Joelle había conjurado una infinidad de respuestas imaginables. Sin embargo, ni por asomo había imaginado que Stephen sacaría esta carta de la baraja.
Stephen proclamó: «Hace años que mantengo una profunda relación con la familia Potter. Resulta que sé dónde está la madre biológica de Chris y Wade. Aunque Wade pueda estar fuera de nuestro alcance, eso no significa que esta mujer no pueda llegar hasta él. Si la encontramos, ¿no encontraremos también a Wade?».
Joelle reprimió la oleada de euforia que la recorría, intentando mantener un aire de serenidad serena.
«¿La madre biológica de Chris y Wade? Tenía la impresión de que había muerto.

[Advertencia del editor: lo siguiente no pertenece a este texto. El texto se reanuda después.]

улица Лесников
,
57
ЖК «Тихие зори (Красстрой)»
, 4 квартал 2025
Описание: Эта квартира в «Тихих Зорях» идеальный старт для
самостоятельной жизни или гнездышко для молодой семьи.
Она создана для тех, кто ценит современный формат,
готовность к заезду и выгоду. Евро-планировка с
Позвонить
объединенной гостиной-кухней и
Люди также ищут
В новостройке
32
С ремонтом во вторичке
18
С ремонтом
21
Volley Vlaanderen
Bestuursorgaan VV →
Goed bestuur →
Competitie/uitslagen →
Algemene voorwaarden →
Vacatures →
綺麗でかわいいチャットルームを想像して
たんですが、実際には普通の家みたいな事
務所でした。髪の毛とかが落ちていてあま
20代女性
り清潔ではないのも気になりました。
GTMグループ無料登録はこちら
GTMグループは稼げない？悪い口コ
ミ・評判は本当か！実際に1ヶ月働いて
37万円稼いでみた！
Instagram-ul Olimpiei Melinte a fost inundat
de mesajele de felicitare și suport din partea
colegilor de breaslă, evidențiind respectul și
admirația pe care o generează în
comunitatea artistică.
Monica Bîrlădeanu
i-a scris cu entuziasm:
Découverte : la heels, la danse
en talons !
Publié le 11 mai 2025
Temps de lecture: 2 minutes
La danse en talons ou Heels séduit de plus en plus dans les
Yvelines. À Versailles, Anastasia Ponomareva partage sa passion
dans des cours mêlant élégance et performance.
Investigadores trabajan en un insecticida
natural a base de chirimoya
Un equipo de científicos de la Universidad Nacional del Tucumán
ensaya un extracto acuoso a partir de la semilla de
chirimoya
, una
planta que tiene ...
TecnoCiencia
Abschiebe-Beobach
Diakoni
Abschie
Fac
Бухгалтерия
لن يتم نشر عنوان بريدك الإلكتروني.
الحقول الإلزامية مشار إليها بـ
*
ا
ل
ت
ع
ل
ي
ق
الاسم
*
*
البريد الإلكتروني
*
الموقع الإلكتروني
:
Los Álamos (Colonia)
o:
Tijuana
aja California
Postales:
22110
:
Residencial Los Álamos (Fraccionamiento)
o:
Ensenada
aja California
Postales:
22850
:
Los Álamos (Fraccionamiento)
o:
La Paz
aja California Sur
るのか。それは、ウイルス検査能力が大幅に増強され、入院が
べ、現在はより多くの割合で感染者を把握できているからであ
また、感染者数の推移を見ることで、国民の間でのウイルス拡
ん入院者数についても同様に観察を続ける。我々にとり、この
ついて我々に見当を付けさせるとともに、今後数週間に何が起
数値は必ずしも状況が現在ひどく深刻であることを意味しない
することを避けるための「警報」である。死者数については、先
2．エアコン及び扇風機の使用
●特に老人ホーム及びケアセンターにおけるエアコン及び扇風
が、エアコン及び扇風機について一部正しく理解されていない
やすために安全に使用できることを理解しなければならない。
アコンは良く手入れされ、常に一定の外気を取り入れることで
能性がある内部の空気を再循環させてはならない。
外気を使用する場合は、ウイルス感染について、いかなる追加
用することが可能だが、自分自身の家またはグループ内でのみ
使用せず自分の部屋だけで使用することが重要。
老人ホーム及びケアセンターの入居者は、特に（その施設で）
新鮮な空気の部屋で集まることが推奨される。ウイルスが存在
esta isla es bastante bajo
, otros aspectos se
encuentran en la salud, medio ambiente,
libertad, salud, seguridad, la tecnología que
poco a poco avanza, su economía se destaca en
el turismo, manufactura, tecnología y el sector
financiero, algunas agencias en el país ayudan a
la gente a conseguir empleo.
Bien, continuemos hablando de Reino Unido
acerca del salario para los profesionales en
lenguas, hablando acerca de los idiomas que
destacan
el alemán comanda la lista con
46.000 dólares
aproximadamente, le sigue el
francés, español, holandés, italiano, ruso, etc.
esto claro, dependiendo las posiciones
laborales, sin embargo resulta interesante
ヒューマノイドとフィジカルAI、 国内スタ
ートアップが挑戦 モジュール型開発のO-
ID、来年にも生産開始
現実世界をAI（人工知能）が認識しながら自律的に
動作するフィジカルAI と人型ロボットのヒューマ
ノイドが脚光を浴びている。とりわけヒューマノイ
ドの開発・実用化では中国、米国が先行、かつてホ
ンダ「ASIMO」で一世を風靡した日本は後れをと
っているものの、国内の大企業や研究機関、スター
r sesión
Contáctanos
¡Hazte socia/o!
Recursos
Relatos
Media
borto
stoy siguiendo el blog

Y la actual señora Potter es su madrastra».
Stephen hizo un gesto desdeñoso, dando un sorbo tranquilo al café.
«No ha fallecido, sino que es una persona que la familia Potter prefiere pasar por alto. La han ocultado a la opinión pública. Incluso después de dar a luz a dos hijos, permaneció en el ostracismo más absoluto de la familia Potter».
No era de extrañar que Wade contemplara la posibilidad de fabricar la muerte de Chris; sin duda, tal idea estaba inspirada por las maquinaciones de su familia. Desde la desaparición de Ryland, era la primera vez que Joelle sentía una inexplicable sensación de cercanía hacia él. Cualquier noticia relacionada con Wade parecía forjar una conexión más profunda entre ella y Ryland.

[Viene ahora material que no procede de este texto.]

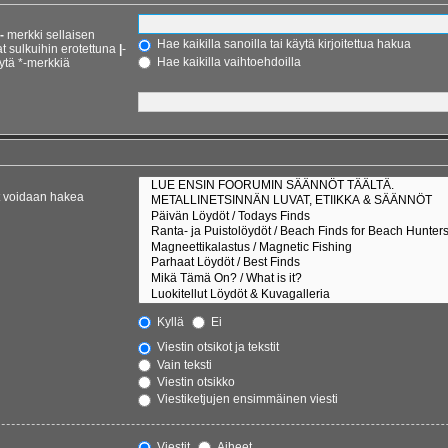
-
merkki sellaisen
Hae kaikilla sanoilla tai käytä kirjoitettua hakua
at sulkuihin erotettuna
|
-
Hae kaikilla vaihtoehdoilla
ytä *-merkkiä
et voidaan hakea
Kyllä
Ei
Viestin otsikot ja tekstit
Vain teksti
Viestin otsikko
Viestiketjujen ensimmäinen viesti
Viestit
Aiheet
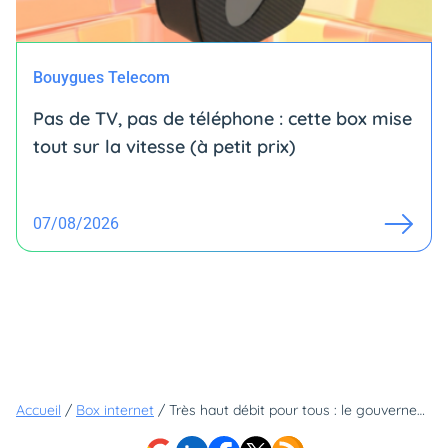
Bouygues Telecom
Pas de TV, pas de téléphone : cette box mise
tout sur la vitesse (à petit prix)
07/08/2026
Accueil
/
Box internet
/
Très haut débit pour tous : le gouvernement défend son action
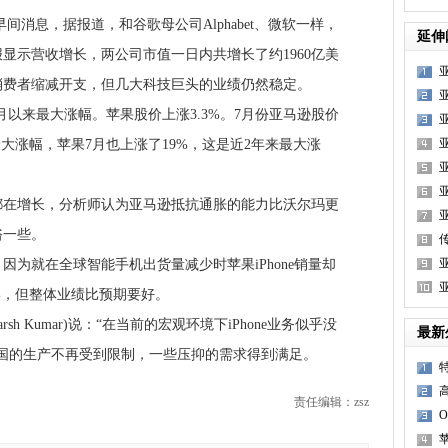
消息，据报道，和谷歌母公司Alphabet、微软一样，
延伸
显示营收增长，两公司市值一日内共增长了约1960亿美
消费者缩减开支，但几大科技巨头的业绩仍然稳定。
以来最大涨幅。苹果股价上涨3.3%。7月份亚马逊股价
来最大涨幅，苹果7月也上涨了19%，这是近2年来最大涨
增长，分析师认为亚马逊抵抗通胀的能力比沃尔玛更
裕一些。
就在全球智能手机出货量减少时苹果iPhone销量却
%，但整体业绩比预期要好。
Harsh Kumar)说：“在当前的宏观环境下iPhone业务似乎没
最新
国的生产不再受到限制，一些压抑的需求得到满足。
责任编辑：zsz
苹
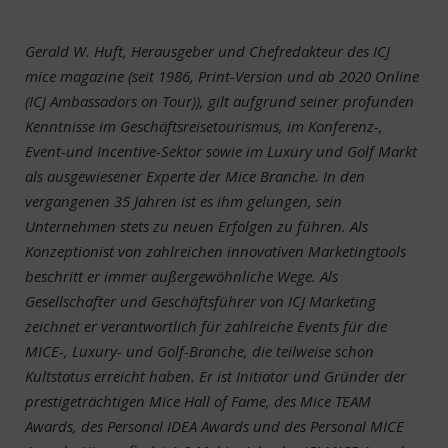
Gerald W. Huft, Herausgeber und Chefredakteur des ICJ
mice magazine (seit 1986, Print-Version und ab 2020 Online
(ICJ Ambassadors on Tour)), gilt aufgrund seiner profunden
Kenntnisse im Geschäftsreisetourismus, im Konferenz-,
Event-und Incentive-Sektor sowie im Luxury und Golf Markt
als ausgewiesener Experte der Mice Branche. In den
vergangenen 35 Jahren ist es ihm gelungen, sein
Unternehmen stets zu neuen Erfolgen zu führen. Als
Konzeptionist von zahlreichen innovativen Marketingtools
beschritt er immer außergewöhnliche Wege. Als
Gesellschafter und Geschäftsführer von ICJ Marketing
zeichnet er verantwortlich für zahlreiche Events für die
MICE-, Luxury- und Golf-Branche, die teilweise schon
Kultstatus erreicht haben. Er ist Initiator und Gründer der
prestigeträchtigen Mice Hall of Fame, des Mice TEAM
Awards, des Personal IDEA Awards und des Personal MICE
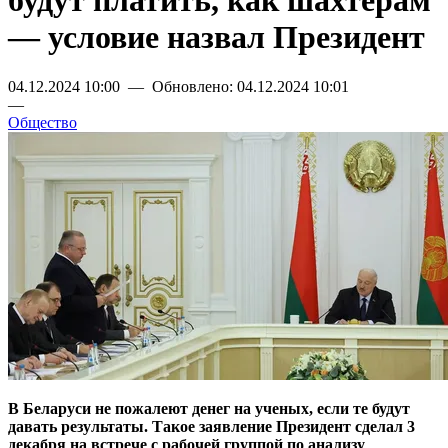
будут платить, как шахтерам
— условие назвал Президент
04.12.2024 10:00 — Обновлено: 04.12.2024 10:01
—
Общество
В Беларуси не пожалеют денег на ученых, если те будут
давать результаты. Такое заявление Президент сделал 3
декабря на встрече с рабочей группой по анализу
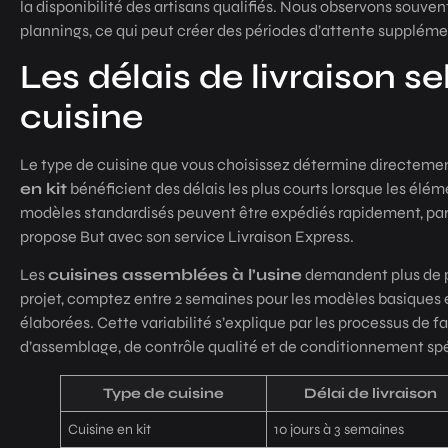
la disponibilité des artisans qualifiés. Nous observons souve
plannings, ce qui peut créer des périodes d’attente suppléme
Les délais de livraison se
cuisine
Le type de cuisine que vous choisissez détermine directement
en kit
bénéficient des délais les plus courts lorsque les élém
modèles standardisés peuvent être expédiés rapidement, par
propose But avec son service Livraison Express.
Les
cuisines assemblées à l’usine
demandent plus de p
projet, comptez entre 2 semaines pour les modèles basiques et
élaborées. Cette variabilité s’explique par les processus de 
d’assemblage, de contrôle qualité et de conditionnement 
Type de cuisine
Délai de livraison
Cuisine en kit
10 jours à 3 semaines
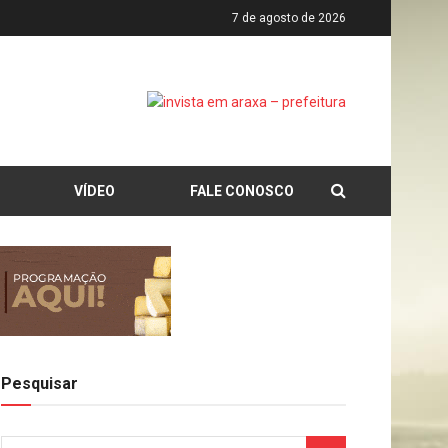
7 de agosto de 2026
VÍDEO
FALE CONOSCO
Pesquisar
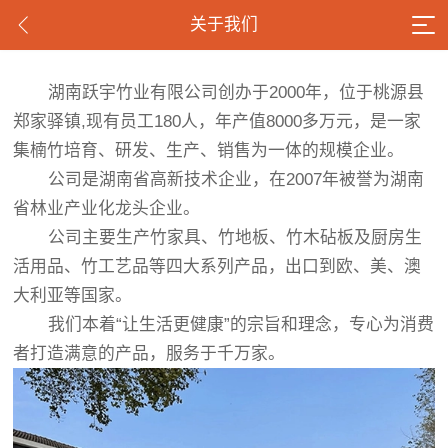
关于我们
湖南跃宇竹业有限公司创办于2000年，位于桃源县
郑家驿镇,现有员工180人，年产值8000多万元，是一家
集楠竹培育、研发、生产、销售为一体的规模企业。
公司是湖南省高新技术企业，在2007年被誉为湖南
省林业产业化龙头企业。
公司主要生产竹家具、竹地板、竹木砧板及厨房生
活用品、竹工艺品等四大系列产品，出口到欧、美、澳
大利亚等国家。
我们本着“让生活更健康”的宗旨和理念，专心为消费
者打造满意的产品，服务于千万家。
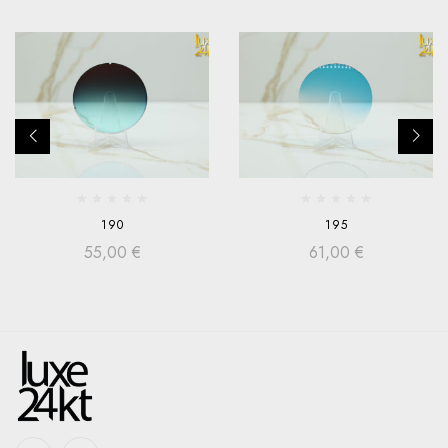
190
195
55,00
€
61,00
€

«Sr. Finch, Ryland es mi hijo. Por favor, ayúdeme a encontrarlo», imploró.
Stephen permaneció imperturbable, sus ojos brillaban con la astucia propia de un empresario experimentado.
«Joelle, comprendo tus emociones. Sin embargo, debo implorarte que también me ayudes. Mila es mi única nieta, y alberga sentimientos por Adrian. Entonces, ¿podrías plantearte dejar a Adrian?».
Los dedos de Joelle se apretaron en torno al anillo de compromiso que Adrian le había regalado la noche anterior, y ahora se veía obligada a enfrentarse a una decisión agonizante.
«Aunque deje a Adrian, él no estará con Mila».
«Eso no es asunto tuyo».
Joelle se incorporó lentamente, dándose cuenta de que Stephen estaba utilizando a Ryland como moneda de cambio, negociando con ella como un astuto hombre de negocios.
«¿De verdad crees que haces esto por el bien de Mila?».
Stephen, que había capeado innumerables tormentas, podía discernir fácilmente el intento de Joelle de influir en él apelando tanto a la razón como a la emoción. «A mi edad, ya no me preocupa el futuro. Mientras respire, conseguiré lo que mi nieta desee».
«¿Incluso si se trata de una persona?